The big supermarket players have been quaking at the thought of Amazon stealing their customers by launching a version of its US Amazon Fresh service in the UK, but the online retailer has selected Morrisons as its partner instead of launching its own service.

The deal is expected to introduce wealthy Amazon Prime customers to Bradford-based Morrisons’ cut price fresh and frozen food offering.

Amazon Prime customers pay £79 a year to be a member of the club and are happy to pay a £2 tip to drivers when they deliver groceries.

However the service has been very limited, with customers buying store cupboard staples, toiletries and toilet rolls, rather than a full shop.

The Morrisons deal will kick off with Amazon Prime shoppers being able to buy hundreds of Morrisons fresh food products such as meat, fish and fresh fruit.

Morrisons made a late entrance to online and only has around three per cent of the UK online grocery market so it is bigger rivals Tesco, Sainsbury’s and Asda that are expected to be hit by Amazon’s entry into fresh food.

Morrisons’ chief executive David Potts said: “The combination of our fresh food expertise with Amazon’s online and logistics capability is compelling.”

The service will initially be available to Amazon Prime shoppers in London, Glasgow, Edinburgh, Birmingham, Bristol and Milton Keynes, which will extend Morrisons’ reach beyond its Northern heartlands. Amazon has plans to roll out the service to other cities.

Analyst Clive Black at Shore Capital said: “We see the tie-up with Amazon as being potentially quite inspired by David Potts, as it is highly complementary to the business in its current form. We have heard it said by some that Mr Potts may be more of a retailer than a strategist - such folk may need to think again.”

Mr Potts said “This is a low-risk and capital-light wholesale supply arrangement that demonstrates the opportunity we have to become a broader business.”

The deal will allow Morrisons to infiltrate the important London market where it currently only operates in the north of the capital.

Analyst Bruno Monteyne at Bernstein said: “This deal fills an important hole for Amazon’s Prime Now service as the key component missing from that is fresh food.”

Other analysts said the deal will put pressure on Morrisons’ big three rivals.

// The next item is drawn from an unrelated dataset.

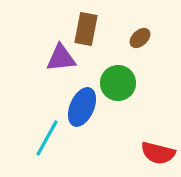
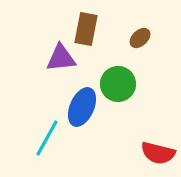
green circle: moved 1 px down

John Ibbotson at Retail Vision said that Morrisons’ competitors “suddenly don’t look so big after all”.

“Tesco could soon be about to find out what it’s like to be David rather than Goliath,” he said.

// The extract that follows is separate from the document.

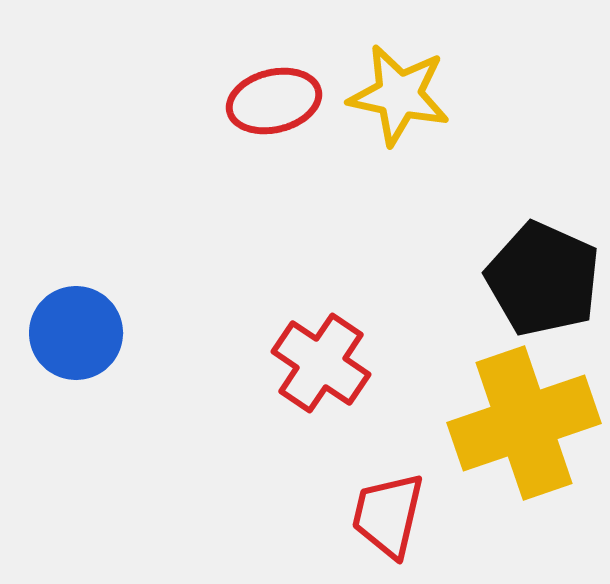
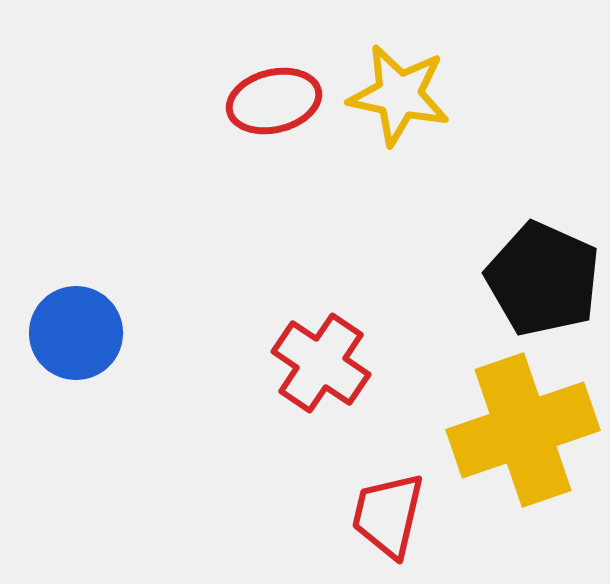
yellow cross: moved 1 px left, 7 px down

“The only winner is the consumer. The big four are fighting back with click-and-collect, but who will want that if Amazon delivers to your door in one hour?​“

The tie-up boosted shares in Morrisons ​which rose six per cent to close up 11p at 199p.​

​​Retail analysts have long speculated that Amazon was gearing up to launch Amazon Fresh in Britain after it previously tested a small range of chilled and frozen items in the country.​

​​Morrisons, which has a smaller footprint in the more affluent areas of London and the south east of England than Tesco and Sainsbury’s, will have less to lose from Amazon’s entry into the market.

​Amazon launched delivery of fresh food in Seattle in 2007 and has moved to a handful of other US cities since then. Its expansion into food in the rest of the world has focused so far just on packaged goods due to the complexity of delivering fresh and frozen products.

Mr Monteyne at Bernstein said the deal means Amazon can now target every part of the retail sector - from the big weekly shop to the short trip to the local store to buy bread, milk and vegetables.

“Morrisons may feel that Amazon isn’t really a threat for its smaller stores in the North of England​,” he said.

“This would be a convenient divide-and conquer outcome where Amazon and Morrisons specialise where they are best and support each other mutually.”